What you have to do
Set down all of the data that follows word for word, without the images.

Excerpted data

----

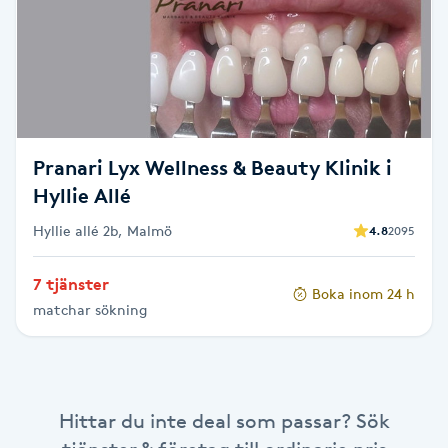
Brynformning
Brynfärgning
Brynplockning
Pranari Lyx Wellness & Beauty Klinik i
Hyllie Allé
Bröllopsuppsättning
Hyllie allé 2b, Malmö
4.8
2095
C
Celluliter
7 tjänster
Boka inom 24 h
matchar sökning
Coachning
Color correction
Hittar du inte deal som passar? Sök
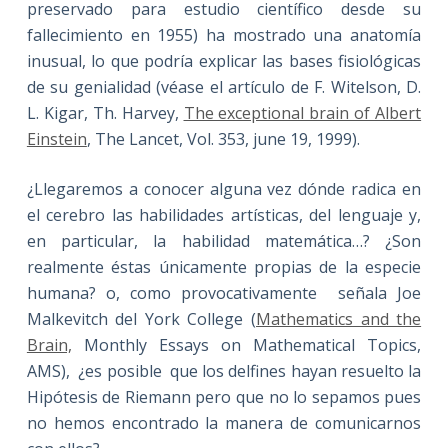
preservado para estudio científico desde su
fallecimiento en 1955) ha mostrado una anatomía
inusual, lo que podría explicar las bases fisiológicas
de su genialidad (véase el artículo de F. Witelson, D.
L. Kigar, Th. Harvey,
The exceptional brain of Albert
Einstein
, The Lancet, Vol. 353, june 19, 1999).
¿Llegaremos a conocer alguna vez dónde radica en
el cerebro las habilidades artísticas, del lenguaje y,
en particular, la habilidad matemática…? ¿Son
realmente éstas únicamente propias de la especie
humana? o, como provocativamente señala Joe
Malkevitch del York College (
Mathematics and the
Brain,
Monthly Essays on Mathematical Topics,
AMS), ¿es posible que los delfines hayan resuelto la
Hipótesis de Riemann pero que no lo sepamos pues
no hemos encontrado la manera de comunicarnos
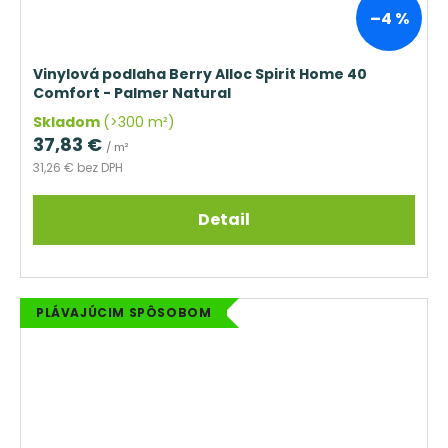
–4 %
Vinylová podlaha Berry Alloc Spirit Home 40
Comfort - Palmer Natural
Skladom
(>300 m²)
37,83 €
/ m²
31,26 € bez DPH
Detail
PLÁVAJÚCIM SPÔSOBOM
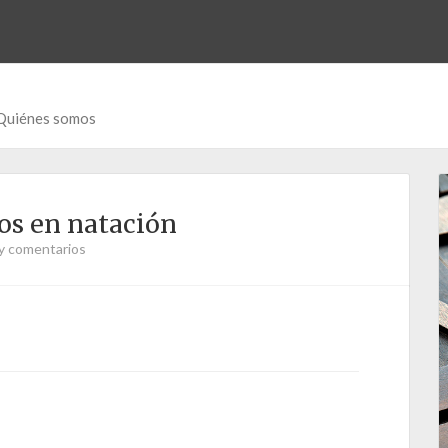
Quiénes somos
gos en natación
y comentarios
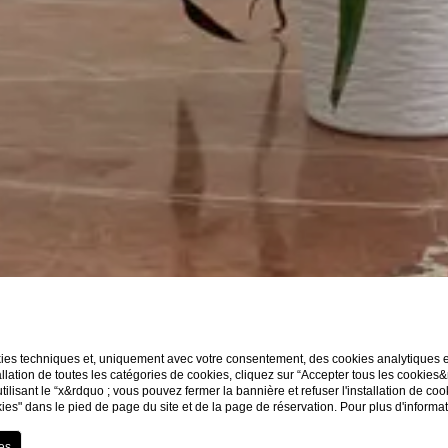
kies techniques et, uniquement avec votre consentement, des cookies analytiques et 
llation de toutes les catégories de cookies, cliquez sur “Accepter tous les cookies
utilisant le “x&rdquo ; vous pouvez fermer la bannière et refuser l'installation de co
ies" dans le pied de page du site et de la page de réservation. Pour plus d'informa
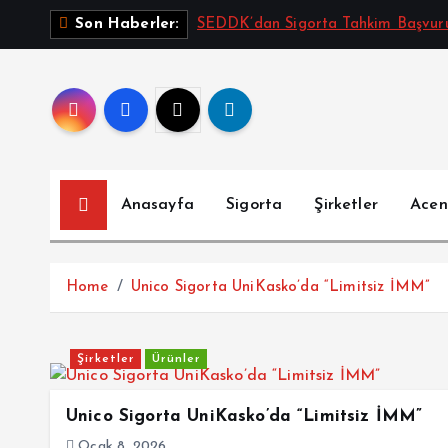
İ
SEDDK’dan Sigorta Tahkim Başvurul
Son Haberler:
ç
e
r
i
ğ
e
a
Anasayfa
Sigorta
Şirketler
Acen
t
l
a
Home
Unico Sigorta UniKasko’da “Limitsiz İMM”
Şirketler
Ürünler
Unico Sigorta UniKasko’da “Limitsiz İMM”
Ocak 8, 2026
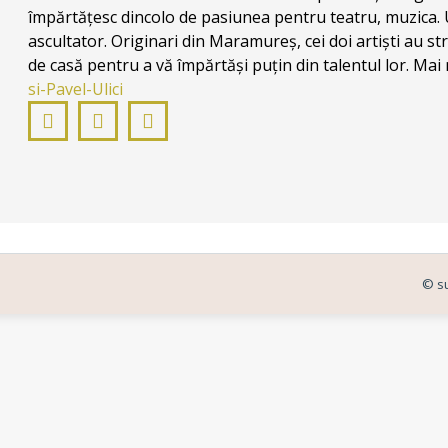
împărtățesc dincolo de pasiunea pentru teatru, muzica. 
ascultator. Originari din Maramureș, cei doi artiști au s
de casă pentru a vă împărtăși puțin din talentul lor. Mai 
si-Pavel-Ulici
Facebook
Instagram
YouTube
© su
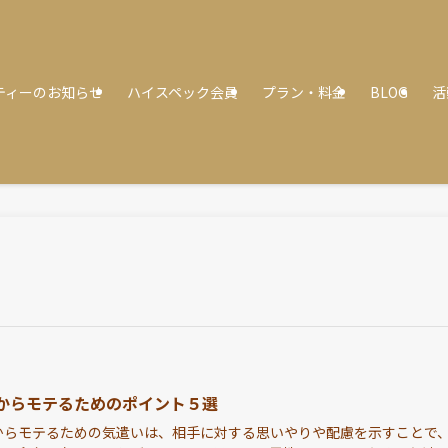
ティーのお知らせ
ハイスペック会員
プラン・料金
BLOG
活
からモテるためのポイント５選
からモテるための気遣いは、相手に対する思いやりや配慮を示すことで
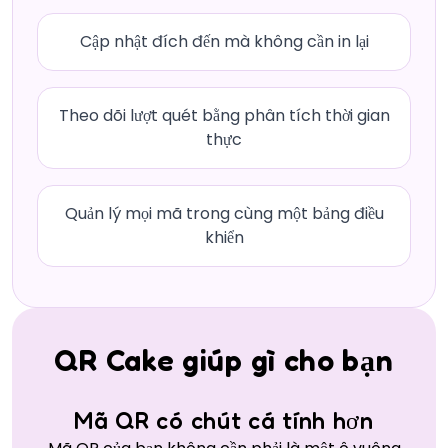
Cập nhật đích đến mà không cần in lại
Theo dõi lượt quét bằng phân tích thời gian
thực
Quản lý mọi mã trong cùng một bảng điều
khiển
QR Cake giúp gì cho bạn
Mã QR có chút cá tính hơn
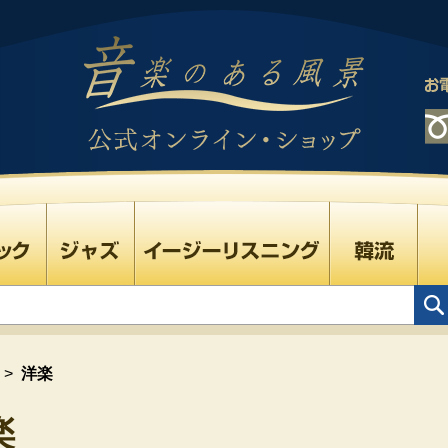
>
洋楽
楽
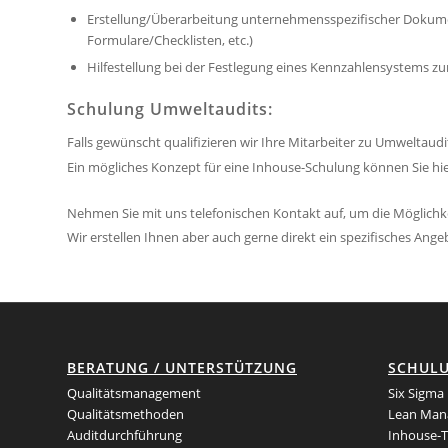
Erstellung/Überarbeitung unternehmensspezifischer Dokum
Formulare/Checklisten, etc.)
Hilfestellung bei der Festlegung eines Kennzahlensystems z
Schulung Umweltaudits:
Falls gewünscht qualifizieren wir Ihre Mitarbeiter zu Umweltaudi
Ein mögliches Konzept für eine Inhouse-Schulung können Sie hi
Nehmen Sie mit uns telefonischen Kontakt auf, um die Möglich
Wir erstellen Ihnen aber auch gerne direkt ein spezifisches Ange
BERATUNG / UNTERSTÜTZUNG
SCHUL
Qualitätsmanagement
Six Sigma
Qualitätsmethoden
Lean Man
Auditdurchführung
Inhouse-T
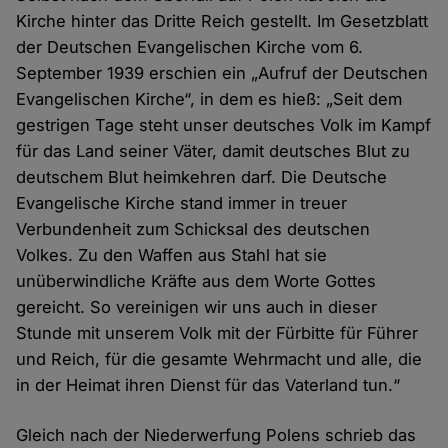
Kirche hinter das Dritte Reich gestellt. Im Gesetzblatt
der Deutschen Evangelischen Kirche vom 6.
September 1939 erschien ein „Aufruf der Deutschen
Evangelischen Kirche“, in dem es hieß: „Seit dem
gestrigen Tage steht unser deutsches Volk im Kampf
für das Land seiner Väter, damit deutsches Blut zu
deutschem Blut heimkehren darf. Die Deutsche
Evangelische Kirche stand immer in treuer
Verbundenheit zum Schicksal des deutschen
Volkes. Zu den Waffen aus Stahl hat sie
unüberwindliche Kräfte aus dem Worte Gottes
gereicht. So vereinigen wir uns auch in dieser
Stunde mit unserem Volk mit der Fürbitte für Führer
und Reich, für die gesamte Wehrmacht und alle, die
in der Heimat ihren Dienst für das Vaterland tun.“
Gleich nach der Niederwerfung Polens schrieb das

----

Answer space
Brynformning
Brynfärgning
Brynplockning
Pranari Lyx Wellness & Beauty Klinik i
Hyllie Allé
Bröllopsuppsättning
Hyllie allé 2b, Malmö
4.8
2095
C
Celluliter
7 tjänster
Boka inom 24 h
matchar sökning
Coachning
Color correction
Hittar du inte deal som passar? Sök
preservado para estudio científico desde su
fallecimiento en 1955) ha mostrado una anatomía
inusual, lo que podría explicar las bases fisiológicas
de su genialidad (véase el artículo de F. Witelson, D.
L. Kigar, Th. Harvey,
The exceptional brain of Albert
Einstein
, The Lancet, Vol. 353, june 19, 1999).
¿Llegaremos a conocer alguna vez dónde radica en
el cerebro las habilidades artísticas, del lenguaje y,
en particular, la habilidad matemática…? ¿Son
realmente éstas únicamente propias de la especie
humana? o, como provocativamente señala Joe
Malkevitch del York College (
Mathematics and the
Brain,
Monthly Essays on Mathematical Topics,
AMS), ¿es posible que los delfines hayan resuelto la
Hipótesis de Riemann pero que no lo sepamos pues
no hemos encontrado la manera de comunicarnos
–4 %
Vinylová podlaha Berry Alloc Spirit Home 40
Comfort - Palmer Natural
Skladom
(>300 m²)
37,83 €
/ m²
31,26 € bez DPH
Detail
PLÁVAJÚCIM SPÔSOBOM
Quiénes somos
gos en natación
y comentarios
kies techniques et, uniquement avec votre consentement, des cookies analytiques et 
llation de toutes les catégories de cookies, cliquez sur “Accepter tous les cookies
utilisant le “x&rdquo ; vous pouvez fermer la bannière et refuser l'installation de co
ies" dans le pied de page du site et de la page de réservation. Pour plus d'informa
İ
SEDDK’dan Sigorta Tahkim Başvurul
Son Haberler:
ç
e
r
i
ğ
e
a
Anasayfa
Sigorta
Şirketler
Acen
t
l
a
Home
Unico Sigorta UniKasko’da “Limitsiz İMM”
Şirketler
Ürünler
Unico Sigorta UniKasko’da “Limitsiz İMM”
Ocak 8, 2026
împărtățesc dincolo de pasiunea pentru teatru, muzica. 
ascultator. Originari din Maramureș, cei doi artiști au s
de casă pentru a vă împărtăși puțin din talentul lor. Mai 
si-Pavel-Ulici
Facebook
Instagram
YouTube
© su
ティーのお知らせ
ハイスペック会員
プラン・料金
BLOG
活
からモテるためのポイント５選
からモテるための気遣いは、相手に対する思いやりや配慮を示すことで
Cập nhật đích đến mà không cần in lại
Theo dõi lượt quét bằng phân tích thời gian
thực
Quản lý mọi mã trong cùng một bảng điều
khiển
QR Cake giúp gì cho bạn
Mã QR có chút cá tính hơn
>
洋楽
楽
Erstellung/Überarbeitung unternehmensspezifischer Dokum
Formulare/Checklisten, etc.)
Hilfestellung bei der Festlegung eines Kennzahlensystems z
Schulung Umweltaudits:
Falls gewünscht qualifizieren wir Ihre Mitarbeiter zu Umweltaudi
Ein mögliches Konzept für eine Inhouse-Schulung können Sie hi
Nehmen Sie mit uns telefonischen Kontakt auf, um die Möglich
Wir erstellen Ihnen aber auch gerne direkt ein spezifisches Ange
BERATUNG / UNTERSTÜTZUNG
SCHUL
Qualitätsmanagement
Six Sigma
Qualitätsmethoden
Lean Man
Auditdurchführung
Inhouse-T
Kirche hinter das Dritte Reich gestellt. Im Gesetzblatt
der Deutschen Evangelischen Kirche vom 6.
September 1939 erschien ein „Aufruf der Deutschen
Evangelischen Kirche“, in dem es hieß: „Seit dem
gestrigen Tage steht unser deutsches Volk im Kampf
für das Land seiner Väter, damit deutsches Blut zu
deutschem Blut heimkehren darf. Die Deutsche
Evangelische Kirche stand immer in treuer
Verbundenheit zum Schicksal des deutschen
Volkes. Zu den Waffen aus Stahl hat sie
unüberwindliche Kräfte aus dem Worte Gottes
gereicht. So vereinigen wir uns auch in dieser
Stunde mit unserem Volk mit der Fürbitte für Führer
und Reich, für die gesamte Wehrmacht und alle, die
in der Heimat ihren Dienst für das Vaterland tun.“
Gleich nach der Niederwerfung Polens schrieb das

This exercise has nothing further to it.